William Haggas is a smiler, so mostly are Richard Hannon and Michael Bell. Another man who invariably looks as though he is enjoying his racing is Ralph Beckett, and after a recent visit to his gloriously peaceful Kimpton Down stables near Andover I can see why he has established such a good record with fillies. They respond to a man at ease with himself.
When I first met Ralph, he was in the former lads’ hostel at the end of Peter Walwyn’s old yard in Lambourn, the yard he took over to begin training in 2000. Now he and wife Isabelle welcome you to a state-of-the-art yard built near Andover by Toby Balding, where they relish the100-year-old grass and have refashioned a fine set of synthetic gallops. In 2008 Ralph, then training at Whitsbury, took his first fillies’ Classic, the Oaks, with Julian Richmond-Watson’s Look Here. In 2013 he went one better, not only sending out Talent as the 20–1 winner of the race but claiming second as well with the fancied Secret Gesture. Isabelle remains convinced that Talent (who later finished second in the St Leger) always was better than her Epsom price implied: putting it down to the fact that champion jockey Richard Hughes, who rode Talent while stable jockey Jim Crowley was on Secret Gesture, had been unimpressed in a gallop three days before the race and had been trying to get off her in search of a better prospect.

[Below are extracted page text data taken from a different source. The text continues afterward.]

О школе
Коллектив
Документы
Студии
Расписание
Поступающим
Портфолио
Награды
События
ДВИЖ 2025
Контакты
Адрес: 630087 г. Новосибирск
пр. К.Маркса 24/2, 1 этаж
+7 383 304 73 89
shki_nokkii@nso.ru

Although there have been key victories with colts too, notably Muharrak’s 2008 Breeders Cup Marathon success in the US, there have been more successful fillies: back in Lambourn days Penkenna Princess was Ralph’s first Group winner and in 2012 he won the German 1,000 Guineas with Electralane and other Group races with Waterway Run and Moonstone Magic. So does he do anything special with fillies? ‘I enjoy the challenge of them and there is a lot to be said for living outside a racing centre — they appreciate not jostling with the big battalions.’ He doesn’t look for specifics but gets sent plenty of fillies because he trains for owner-breeders such as Richmond-Watson, Peter Savill, Jeff Smith and Lady Howard de Walden. ‘They are understanding and know how the programme works for fillies. Training horses is really about the people whom you employ and the people who employ you,’ in which context Ralph has a number of Brazilian work-riders and regrets that immigration policy changes mean he cannot have more.

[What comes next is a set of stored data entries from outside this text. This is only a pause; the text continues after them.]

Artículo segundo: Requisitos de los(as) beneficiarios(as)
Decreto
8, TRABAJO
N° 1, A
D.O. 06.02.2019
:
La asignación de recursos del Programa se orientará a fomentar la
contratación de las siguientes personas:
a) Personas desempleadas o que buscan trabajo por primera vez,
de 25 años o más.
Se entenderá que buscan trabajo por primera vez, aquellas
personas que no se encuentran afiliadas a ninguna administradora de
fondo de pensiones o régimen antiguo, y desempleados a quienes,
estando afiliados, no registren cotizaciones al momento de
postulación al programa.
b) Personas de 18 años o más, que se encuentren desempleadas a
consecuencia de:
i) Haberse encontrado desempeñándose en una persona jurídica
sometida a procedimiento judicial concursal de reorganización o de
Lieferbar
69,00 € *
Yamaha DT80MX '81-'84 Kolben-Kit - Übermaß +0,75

His own grounding started in Australia where he worked as a sheep station jackaroo and on a New South Wales track where he got five bucks a ride for working a dozen horses a morning. He relished a spell in Yorkshire with Jimmy Fitzgerald, the professional hard man who once told a groom who sought time off to attend his child’s birth, ‘Whatever for? You’re not delivering it, are you?’ and who informed Ralph he had more chance of becoming a dustman than a jockey. Before his time as assistant to Peter Walwyn, Ralph also spent two years in Ireland with Arthur Moore, who he reckons knew more about horsemanship than anyone, ‘although I didn’t really know what I’d learned until I left’.

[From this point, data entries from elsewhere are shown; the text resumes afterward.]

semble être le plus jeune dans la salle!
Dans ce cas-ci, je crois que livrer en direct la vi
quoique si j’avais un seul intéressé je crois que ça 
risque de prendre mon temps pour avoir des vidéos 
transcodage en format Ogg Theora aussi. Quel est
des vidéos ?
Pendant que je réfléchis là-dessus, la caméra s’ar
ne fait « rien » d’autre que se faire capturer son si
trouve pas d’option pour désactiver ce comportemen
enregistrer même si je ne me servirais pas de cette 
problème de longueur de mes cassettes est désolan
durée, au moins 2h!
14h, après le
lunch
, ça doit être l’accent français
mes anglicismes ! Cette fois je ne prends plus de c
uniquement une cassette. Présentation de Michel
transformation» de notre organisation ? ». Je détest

As we joined his former racing greyhound Spook (who won a dozen races as Minniola Ghost, although rarely on a day they expected) to watch the string do a couple of canters, I liked the look of Astra Hall (owned by Toby Balding) and Dinneratmidnight (who needs it soft) among the older horses as well as youngsters by Sea The Stars and Sir Percy.
Ralph agreed that he tries to buy in some speedy two-year-olds each year but doesn’t keep many sprinters. Nor are there too many older fillies given his owner profile. ‘Those who earn a decent rating of 85 or so they prefer to cover or sell.’
Things are going well at Kimpton Down. Ralph had 73 winners last year with more than £1 million in prize money for his owners and the plan this year (‘He’s a great man for having a plan,’ says Izzy) is to better both those totals and to win a Group One with both Talent and Secret Gesture. There seems no reason why it shouldn’t happen. Secret Gesture recently won a ten-furlong race at Nottingham, which should have restored her confidence, and her trainer hasn’t lost his smile.